The Tigers return to Comerica Park on Tuesday to begin a six-game homestand against the New York Yankees and Colorado Rockies.
Once two-time former MVP Cabrera hits those milestones, he’ll join two other players in completing 3,000 hits, 500 homers and 600 doubles: Hank Aaron and Albert Pujols. Cabrera has a career batting average of .310 and 502 homers.
“He might not be the guy who’s going to hit 40 home runs anymore, but he’s still extremely dangerous at home plate,” Haase said. “I mean, who else would you want with guys in scoring position. He’s been fantastic. When Miggy goes, we all go.”
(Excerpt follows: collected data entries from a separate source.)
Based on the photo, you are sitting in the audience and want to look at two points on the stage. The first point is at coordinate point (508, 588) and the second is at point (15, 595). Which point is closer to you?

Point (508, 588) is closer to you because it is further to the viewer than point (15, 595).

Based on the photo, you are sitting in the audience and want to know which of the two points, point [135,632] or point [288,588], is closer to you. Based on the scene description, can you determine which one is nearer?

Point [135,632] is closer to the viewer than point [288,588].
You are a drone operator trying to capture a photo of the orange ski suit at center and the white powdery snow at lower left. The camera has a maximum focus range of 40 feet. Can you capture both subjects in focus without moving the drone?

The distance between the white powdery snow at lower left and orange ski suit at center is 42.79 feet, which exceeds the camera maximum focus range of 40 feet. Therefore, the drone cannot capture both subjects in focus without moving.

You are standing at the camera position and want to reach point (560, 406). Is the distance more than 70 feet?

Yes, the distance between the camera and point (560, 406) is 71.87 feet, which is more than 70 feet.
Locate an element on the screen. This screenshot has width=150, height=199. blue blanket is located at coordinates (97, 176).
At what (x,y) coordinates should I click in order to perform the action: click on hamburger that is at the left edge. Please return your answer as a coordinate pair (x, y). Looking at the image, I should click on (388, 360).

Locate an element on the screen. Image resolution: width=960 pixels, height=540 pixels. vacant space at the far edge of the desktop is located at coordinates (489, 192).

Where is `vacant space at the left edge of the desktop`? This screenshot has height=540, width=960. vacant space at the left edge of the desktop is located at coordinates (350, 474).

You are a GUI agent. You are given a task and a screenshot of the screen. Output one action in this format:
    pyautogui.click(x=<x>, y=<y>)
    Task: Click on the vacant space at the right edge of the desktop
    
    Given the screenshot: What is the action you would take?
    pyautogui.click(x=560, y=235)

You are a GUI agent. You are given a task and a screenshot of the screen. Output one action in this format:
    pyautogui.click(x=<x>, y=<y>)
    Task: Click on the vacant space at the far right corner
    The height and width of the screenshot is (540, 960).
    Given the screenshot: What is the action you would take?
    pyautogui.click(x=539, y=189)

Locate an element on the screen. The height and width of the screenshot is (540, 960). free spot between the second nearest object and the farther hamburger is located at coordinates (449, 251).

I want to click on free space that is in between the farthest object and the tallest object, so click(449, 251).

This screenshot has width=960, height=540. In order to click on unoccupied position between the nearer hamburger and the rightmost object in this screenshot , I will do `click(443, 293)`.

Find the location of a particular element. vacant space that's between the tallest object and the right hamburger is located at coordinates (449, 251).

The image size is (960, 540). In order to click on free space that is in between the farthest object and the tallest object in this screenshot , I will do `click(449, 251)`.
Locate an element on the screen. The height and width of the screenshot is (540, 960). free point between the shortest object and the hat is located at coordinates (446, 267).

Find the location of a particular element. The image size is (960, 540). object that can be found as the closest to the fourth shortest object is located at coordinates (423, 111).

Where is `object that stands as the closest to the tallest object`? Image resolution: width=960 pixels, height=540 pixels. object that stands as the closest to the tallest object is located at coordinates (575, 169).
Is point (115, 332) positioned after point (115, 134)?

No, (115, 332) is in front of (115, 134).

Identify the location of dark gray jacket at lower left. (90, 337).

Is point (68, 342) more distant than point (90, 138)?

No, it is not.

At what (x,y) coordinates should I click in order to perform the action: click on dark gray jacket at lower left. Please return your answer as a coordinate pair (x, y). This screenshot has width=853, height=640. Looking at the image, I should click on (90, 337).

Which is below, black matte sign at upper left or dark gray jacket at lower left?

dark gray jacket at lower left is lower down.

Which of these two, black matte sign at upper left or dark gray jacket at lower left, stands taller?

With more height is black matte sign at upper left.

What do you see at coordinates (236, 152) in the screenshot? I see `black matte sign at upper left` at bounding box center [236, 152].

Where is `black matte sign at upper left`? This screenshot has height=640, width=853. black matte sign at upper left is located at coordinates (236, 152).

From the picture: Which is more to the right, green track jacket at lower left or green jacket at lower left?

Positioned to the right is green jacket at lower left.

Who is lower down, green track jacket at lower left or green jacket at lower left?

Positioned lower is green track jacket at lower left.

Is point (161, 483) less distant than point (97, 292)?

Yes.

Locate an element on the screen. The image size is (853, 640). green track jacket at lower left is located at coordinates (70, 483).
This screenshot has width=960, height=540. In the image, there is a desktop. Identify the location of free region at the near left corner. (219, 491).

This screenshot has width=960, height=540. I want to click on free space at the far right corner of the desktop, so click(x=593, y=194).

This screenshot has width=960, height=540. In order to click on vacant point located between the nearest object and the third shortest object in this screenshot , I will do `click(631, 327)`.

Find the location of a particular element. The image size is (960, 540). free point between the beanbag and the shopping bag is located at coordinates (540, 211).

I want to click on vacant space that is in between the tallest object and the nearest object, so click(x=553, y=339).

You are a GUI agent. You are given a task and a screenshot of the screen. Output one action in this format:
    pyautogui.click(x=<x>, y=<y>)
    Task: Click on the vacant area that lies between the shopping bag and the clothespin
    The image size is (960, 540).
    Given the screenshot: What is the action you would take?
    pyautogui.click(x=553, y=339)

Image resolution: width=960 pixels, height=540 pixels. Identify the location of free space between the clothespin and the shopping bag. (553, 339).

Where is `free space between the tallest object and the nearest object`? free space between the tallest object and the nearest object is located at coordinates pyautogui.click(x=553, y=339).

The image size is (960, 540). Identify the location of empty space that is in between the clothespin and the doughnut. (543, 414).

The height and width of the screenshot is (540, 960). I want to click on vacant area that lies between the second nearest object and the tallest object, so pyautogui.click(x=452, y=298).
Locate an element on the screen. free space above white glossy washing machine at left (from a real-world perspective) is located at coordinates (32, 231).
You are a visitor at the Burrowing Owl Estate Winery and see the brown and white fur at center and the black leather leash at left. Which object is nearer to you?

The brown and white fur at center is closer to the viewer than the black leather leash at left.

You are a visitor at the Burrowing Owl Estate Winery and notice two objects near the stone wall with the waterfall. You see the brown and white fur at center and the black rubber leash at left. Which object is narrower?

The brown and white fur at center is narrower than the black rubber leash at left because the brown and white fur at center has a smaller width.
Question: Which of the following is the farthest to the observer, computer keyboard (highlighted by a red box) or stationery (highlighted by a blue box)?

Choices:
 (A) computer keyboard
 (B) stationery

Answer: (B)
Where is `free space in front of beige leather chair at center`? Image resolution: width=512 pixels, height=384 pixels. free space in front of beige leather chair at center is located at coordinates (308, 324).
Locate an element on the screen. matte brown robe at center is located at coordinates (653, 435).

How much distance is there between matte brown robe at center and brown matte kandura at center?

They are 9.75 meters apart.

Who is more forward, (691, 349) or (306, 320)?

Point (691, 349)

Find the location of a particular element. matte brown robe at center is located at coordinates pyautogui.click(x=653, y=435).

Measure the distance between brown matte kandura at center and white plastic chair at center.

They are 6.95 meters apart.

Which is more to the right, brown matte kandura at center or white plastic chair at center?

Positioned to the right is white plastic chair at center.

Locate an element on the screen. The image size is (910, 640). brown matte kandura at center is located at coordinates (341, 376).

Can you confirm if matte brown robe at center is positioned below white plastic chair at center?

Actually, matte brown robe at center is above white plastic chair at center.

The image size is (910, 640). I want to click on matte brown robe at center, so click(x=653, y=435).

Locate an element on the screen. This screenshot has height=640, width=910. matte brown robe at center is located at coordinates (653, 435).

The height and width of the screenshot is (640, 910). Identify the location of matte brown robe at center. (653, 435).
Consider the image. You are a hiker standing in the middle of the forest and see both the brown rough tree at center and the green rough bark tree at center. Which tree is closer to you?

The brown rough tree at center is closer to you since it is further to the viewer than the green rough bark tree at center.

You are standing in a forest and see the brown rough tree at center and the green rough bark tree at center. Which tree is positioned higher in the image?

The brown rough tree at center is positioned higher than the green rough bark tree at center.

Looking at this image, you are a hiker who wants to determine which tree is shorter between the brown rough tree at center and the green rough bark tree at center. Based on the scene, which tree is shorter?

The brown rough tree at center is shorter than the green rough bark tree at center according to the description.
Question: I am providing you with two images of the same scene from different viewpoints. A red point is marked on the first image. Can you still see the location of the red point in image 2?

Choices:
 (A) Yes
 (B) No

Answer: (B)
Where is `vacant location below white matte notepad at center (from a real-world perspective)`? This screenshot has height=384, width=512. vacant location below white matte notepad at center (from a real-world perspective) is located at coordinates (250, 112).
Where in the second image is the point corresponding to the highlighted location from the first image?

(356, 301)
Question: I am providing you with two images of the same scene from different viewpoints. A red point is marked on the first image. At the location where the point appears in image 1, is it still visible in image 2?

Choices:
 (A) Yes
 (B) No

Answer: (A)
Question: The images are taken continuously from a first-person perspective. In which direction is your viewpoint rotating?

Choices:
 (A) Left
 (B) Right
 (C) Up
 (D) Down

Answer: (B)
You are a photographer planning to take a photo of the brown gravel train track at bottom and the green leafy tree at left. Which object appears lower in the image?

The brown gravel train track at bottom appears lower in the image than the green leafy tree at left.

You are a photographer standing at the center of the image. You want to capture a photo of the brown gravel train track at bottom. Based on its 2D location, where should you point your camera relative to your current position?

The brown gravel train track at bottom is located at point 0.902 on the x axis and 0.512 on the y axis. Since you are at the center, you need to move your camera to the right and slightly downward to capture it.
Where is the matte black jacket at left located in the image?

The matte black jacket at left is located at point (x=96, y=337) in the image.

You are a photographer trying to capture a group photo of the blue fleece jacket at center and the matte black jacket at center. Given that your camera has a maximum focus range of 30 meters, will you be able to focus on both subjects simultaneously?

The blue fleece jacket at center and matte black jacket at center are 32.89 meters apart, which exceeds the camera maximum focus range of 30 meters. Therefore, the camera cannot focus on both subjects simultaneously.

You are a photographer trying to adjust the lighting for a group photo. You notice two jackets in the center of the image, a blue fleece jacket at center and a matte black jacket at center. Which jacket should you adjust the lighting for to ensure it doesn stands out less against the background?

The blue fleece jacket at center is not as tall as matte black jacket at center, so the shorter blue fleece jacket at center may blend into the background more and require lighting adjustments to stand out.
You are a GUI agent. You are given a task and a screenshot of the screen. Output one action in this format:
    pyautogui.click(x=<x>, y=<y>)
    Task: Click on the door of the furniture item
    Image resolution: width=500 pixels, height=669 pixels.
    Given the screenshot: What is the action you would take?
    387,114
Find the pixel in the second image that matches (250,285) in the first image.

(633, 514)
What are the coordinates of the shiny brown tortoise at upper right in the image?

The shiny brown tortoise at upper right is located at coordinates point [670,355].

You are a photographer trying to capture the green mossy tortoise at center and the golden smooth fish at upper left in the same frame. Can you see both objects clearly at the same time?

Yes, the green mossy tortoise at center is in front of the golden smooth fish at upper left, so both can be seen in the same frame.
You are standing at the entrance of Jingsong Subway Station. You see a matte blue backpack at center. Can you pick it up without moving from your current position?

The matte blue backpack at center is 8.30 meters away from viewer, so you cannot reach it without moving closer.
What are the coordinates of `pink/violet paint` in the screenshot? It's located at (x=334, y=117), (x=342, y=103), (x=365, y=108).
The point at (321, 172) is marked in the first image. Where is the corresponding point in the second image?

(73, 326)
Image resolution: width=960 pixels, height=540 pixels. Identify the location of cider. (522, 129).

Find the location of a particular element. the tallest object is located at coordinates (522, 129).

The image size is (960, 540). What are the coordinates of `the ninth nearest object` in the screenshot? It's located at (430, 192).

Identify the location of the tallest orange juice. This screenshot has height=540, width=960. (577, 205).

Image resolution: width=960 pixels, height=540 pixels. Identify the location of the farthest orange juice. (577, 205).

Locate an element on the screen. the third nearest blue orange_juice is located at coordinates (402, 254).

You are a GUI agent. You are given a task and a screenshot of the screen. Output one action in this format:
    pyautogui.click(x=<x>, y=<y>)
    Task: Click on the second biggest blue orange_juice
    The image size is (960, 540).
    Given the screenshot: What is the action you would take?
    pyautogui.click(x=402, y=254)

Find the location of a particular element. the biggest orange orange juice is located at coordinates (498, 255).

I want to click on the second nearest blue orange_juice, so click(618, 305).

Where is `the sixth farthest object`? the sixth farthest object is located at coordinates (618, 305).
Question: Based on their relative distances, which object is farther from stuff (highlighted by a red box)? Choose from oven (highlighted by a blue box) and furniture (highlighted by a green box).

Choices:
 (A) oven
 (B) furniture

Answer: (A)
The Tigers have played three of the four scheduled games against the Kansas City Royals at Kauffman Stadium, where Cabrera is a .317 hitter in 111 games. The Tigers won the first two games — Thursday and Friday — but lost Saturday’s game. Sunday’s series finale was postponed to July due to rain.
Cabrera went 3 for 4 on Thursday, 1 for 4 with a brace on Friday and 0 for 3 with a walk on Saturday.
“I just try to focus on every at-bat, every pitch,” Cabrera said after Thursday’s win. “Don’t try to pressure yourself and go from there. Get out there and make things happen.”
While Cabrera chased 500 home runs last season, the 39-year-old often spoke about the pressure of hitting a home run. After all, he has 502 home runs on 9,654 career at-bats, compared to 2,995 hits.
Home runs just don’t happen that often.
This time, with 3,000 hits on the horizon, Cabrera doesn’t seem stressed.
“When you’re chasing a homer,” Haase said, “and you’re really trying to hurt the ball, you’re trying to make sure you get balls in the air. With hits, I mean, that’s is exactly what he does. Looks effortless, no pressure at all. He was hit after the fact.
Soon, Cabrera will add another honor to his Hall of Fame resume.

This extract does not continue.